- [STORED DATA]:
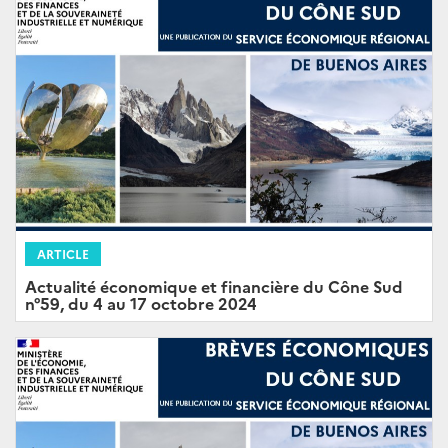
ARTICLE
Actualité économique et financière du Cône Sud
n°59, du 4 au 17 octobre 2024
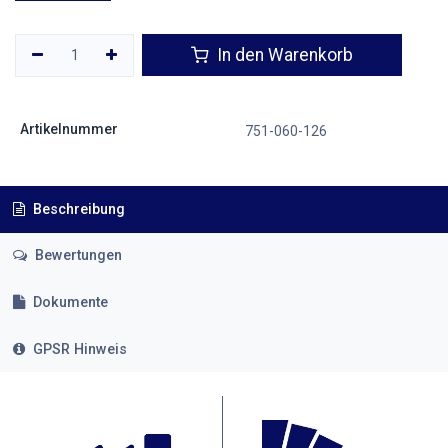
In den Warenkorb
Artikelnummer
751-060-126
Beschreibung
Bewertungen
Dokumente
GPSR Hinweis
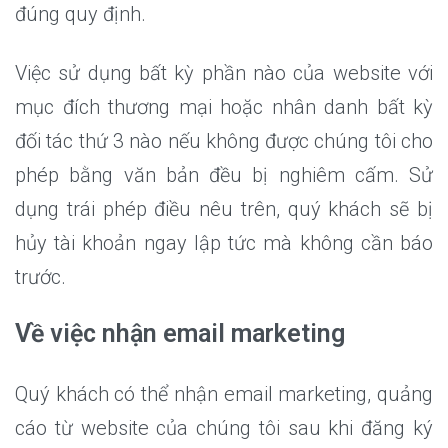
đúng quy định.
Việc sử dụng bất kỳ phần nào của website với
mục đích thương mại hoặc nhân danh bất kỳ
đối tác thứ 3 nào nếu không được chúng tôi cho
phép bằng văn bản đều bị nghiêm cấm. Sử
dụng trái phép điều nêu trên, quý khách sẽ bị
hủy tài khoản ngay lập tức mà không cần báo
trước.
Về việc nhận email marketing
Quý khách có thể nhận email marketing, quảng
cáo từ website của chúng tôi sau khi đăng ký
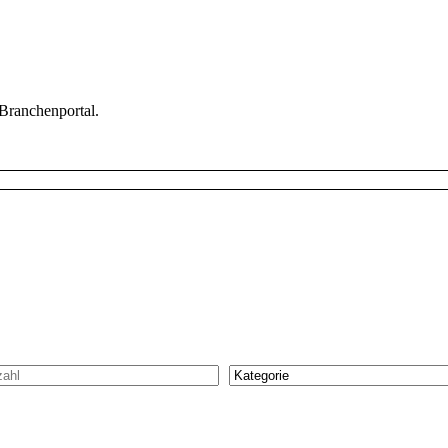
 Branchenportal.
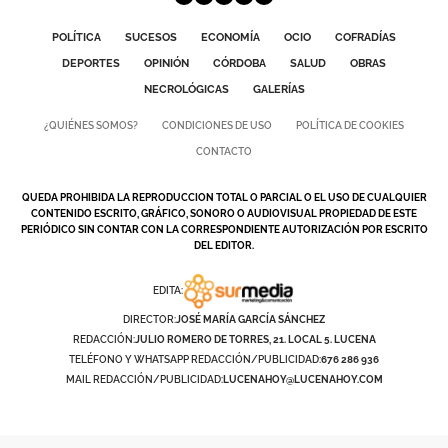
POLÍTICA
SUCESOS
ECONOMÍA
OCIO
COFRADÍAS
DEPORTES
OPINIÓN
CÓRDOBA
SALUD
OBRAS
NECROLÓGICAS
GALERÍAS
¿QUIÉNES SOMOS?
CONDICIONES DE USO
POLÍTICA DE COOKIES
CONTACTO
QUEDA PROHIBIDA LA REPRODUCCION TOTAL O PARCIAL O EL USO DE CUALQUIER
CONTENIDO ESCRITO, GRÁFICO, SONORO O AUDIOVISUAL PROPIEDAD DE ESTE
PERIÓDICO SIN CONTAR CON LA CORRESPONDIENTE AUTORIZACIÓN POR ESCRITO
DEL EDITOR.
EDITA:
DIRECTOR:
JOSÉ MARÍA GARCÍA SÁNCHEZ
REDACCIÓN:
JULIO ROMERO DE TORRES, 21. LOCAL 5. LUCENA
TELÉFONO Y WHATSAPP REDACCIÓN/PUBLICIDAD:
676 286 936
MAIL REDACCIÓN/PUBLICIDAD:
LUCENAHOY@LUCENAHOY.COM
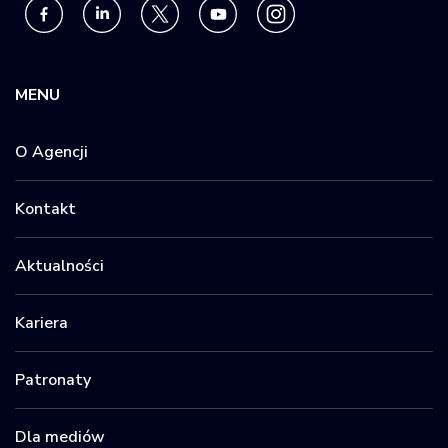
MENU
O Agencji
Kontakt
Aktualności
Kariera
Patronaty
Dla mediów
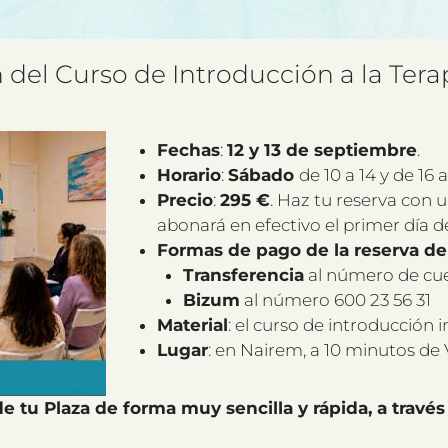
 del Curso de Introducción a la Tera
Fechas
:
12 y 13 de septiembre
.
Horario
:
Sábado
de 10 a 14 y de 16 
Precio
:
295 €
. Haz tu reserva con u
abonará en efectivo el primer día d
Formas de pago de la reserva de 
Transferencia
al número de cue
Bizum
al número 600 23 56 31
Material
: el curso de introducción
Lugar
: en Nairem, a 10 minutos de 
de tu Plaza de forma muy sencilla y rápida, a travé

- [TASK ITEM]: The expected output is every line of the data, unchanged, with the pictures skipped.

- [RESULT BELOW]:
ARTICLE
Actualité économique et financière du Cône Sud
n°59, du 4 au 17 octobre 2024
In den Warenkorb
Artikelnummer
751-060-126
Beschreibung
Bewertungen
Dokumente
GPSR Hinweis
đúng quy định.
Việc sử dụng bất kỳ phần nào của website với
mục đích thương mại hoặc nhân danh bất kỳ
đối tác thứ 3 nào nếu không được chúng tôi cho
phép bằng văn bản đều bị nghiêm cấm. Sử
dụng trái phép điều nêu trên, quý khách sẽ bị
hủy tài khoản ngay lập tức mà không cần báo
trước.
Về việc nhận email marketing
Quý khách có thể nhận email marketing, quảng
cáo từ website của chúng tôi sau khi đăng ký
 Branchenportal.
POLÍTICA
SUCESOS
ECONOMÍA
OCIO
COFRADÍAS
DEPORTES
OPINIÓN
CÓRDOBA
SALUD
OBRAS
NECROLÓGICAS
GALERÍAS
¿QUIÉNES SOMOS?
CONDICIONES DE USO
POLÍTICA DE COOKIES
CONTACTO
QUEDA PROHIBIDA LA REPRODUCCION TOTAL O PARCIAL O EL USO DE CUALQUIER
CONTENIDO ESCRITO, GRÁFICO, SONORO O AUDIOVISUAL PROPIEDAD DE ESTE
PERIÓDICO SIN CONTAR CON LA CORRESPONDIENTE AUTORIZACIÓN POR ESCRITO
DEL EDITOR.
EDITA:
DIRECTOR:
JOSÉ MARÍA GARCÍA SÁNCHEZ
REDACCIÓN:
JULIO ROMERO DE TORRES, 21. LOCAL 5. LUCENA
TELÉFONO Y WHATSAPP REDACCIÓN/PUBLICIDAD:
676 286 936
MAIL REDACCIÓN/PUBLICIDAD:
LUCENAHOY@LUCENAHOY.COM
MENU
O Agencji
Kontakt
Aktualności
Kariera
Patronaty
Dla mediów
 del Curso de Introducción a la Tera
Fechas
:
12 y 13 de septiembre
.
Horario
:
Sábado
de 10 a 14 y de 16 
Precio
:
295 €
. Haz tu reserva con u
abonará en efectivo el primer día d
Formas de pago de la reserva de 
Transferencia
al número de cue
Bizum
al número 600 23 56 31
Material
: el curso de introducción
Lugar
: en Nairem, a 10 minutos de 
de tu Plaza de forma muy sencilla y rápida, a travé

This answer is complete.